A Justice Department spokesperson did not immediately respond to a request for comment. The US Attorney's office in Manhattan and the FBI's New York office declined to comment Wednesday.

The federal probe into Giuliani's Ukraine dealings stalled last year because of a dispute over investigative tactics as Trump unsuccessfully sought a second term. Giuliani subsequently took on a leading role in disputing the election results on the Republican's behalf.

Wednesday's raids came months after Trump left office and lost his ability to pardon allies for federal crimes. The former president himself no longer enjoys the legal protections the Oval Office once provided him — though there is no indication Trump is eyed in this probe.

Many people in Trump's orbit have previously been ensnared in federal investigations, namely special counsel Robert Mueller's probe of Russian election interference. But most of those criminal cases either fizzled or fell apart. Giuliani's is different.

Giuliani was central to the then-president's efforts to dig up dirt against Democratic rival Joe Biden and to press Ukraine for an investigation into Biden and his son, Hunter — who himself now faces a criminal tax probe by the Justice Department.
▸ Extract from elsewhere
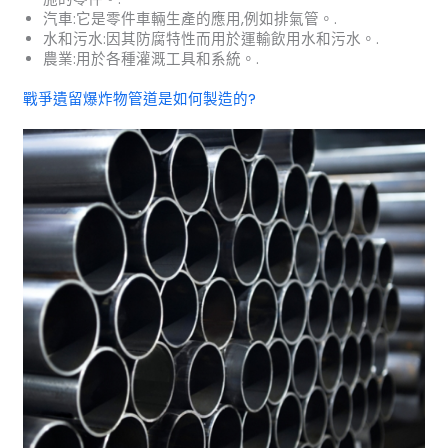
汽車:它是零件車輛生產的應用,例如排氣管。.
水和污水:因其防腐特性而用於運輸飲用水和污水。.
農業:用於各種灌溉工具和系統。.
戰爭遺留爆炸物管道是如何製造的?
Giuliani also sought to undermine former US ambassador to Ukraine Marie Yovanovitch, who was pushed out on Trump's orders, and met several times with a Ukrainian lawmaker who released edited recordings of Biden in an effort to smear him before the election.

Giuliani's lawyer, Costello, told the Wall Street Journal that the searches pertained to potential violations of foreign lobbying rules and that the warrants sought Giuliani's communications with people including John Solomon, a former columnist and frequent Fox News commentator with close ties to Giuliani, who pushed several baseless or unsubstantiated allegations involving Ukraine and Biden during the 2020 election.

Contacted Wednesday, Solomon said it was news to him that the Justice Department was interested in any communications he had with Giuliani, though he said it was not entirely surprising given the issues raised in Trump's first impeachment trial.

"He was someone that tried to pass information to me. I didn't use most of it," Solomon said of Giuliani. "If they want to look at that, there's not going to be anything surprising in it."

Everything was sitting "in plain view", he said.

He said he believed his reporting had "stood the test of time" and maintained that he was "unaware of a single factual error" in any of his stories.

Solomon's former employer, The Hill newspaper, published a review last year of some of his columns and determined they were lacking in context and missing key disclosures. Solomon previously worked for AP, departing the news organisation in 2006.

The federal Foreign Agents Registration Act requires people who lobby on behalf of a foreign government or entity to register with the Justice Department. The once-obscure law, aimed at improving transparency, has received a burst of attention in recent years — particularly during Mueller's probe, which revealed an array of foreign influence operations in the US Federal prosecutors in Manhattan had pushed last year for a search warrant for records, including some of Giuliani's communications.

Officials in the Trump-era Justice Department would not sign off on the request, according to multiple people who insisted on anonymity to speak about the ongoing investigation with which they were familiar.

Officials in the then-deputy attorney general's office raised concerns about both the scope of the request, which they thought would contain communications that could be covered by legal privilege between Giuliani and Trump, and the method of obtaining the records, three of the people said.

The issue was widely expected to be revisited by the Justice Department once Attorney General Merrick Garland assumed office. Garland was confirmed last month and Deputy Attorney General Lisa Monaco was confirmed to her position and sworn in last week. The Justice Department requires that applications for search warrants served on lawyers be approved by senior department officials.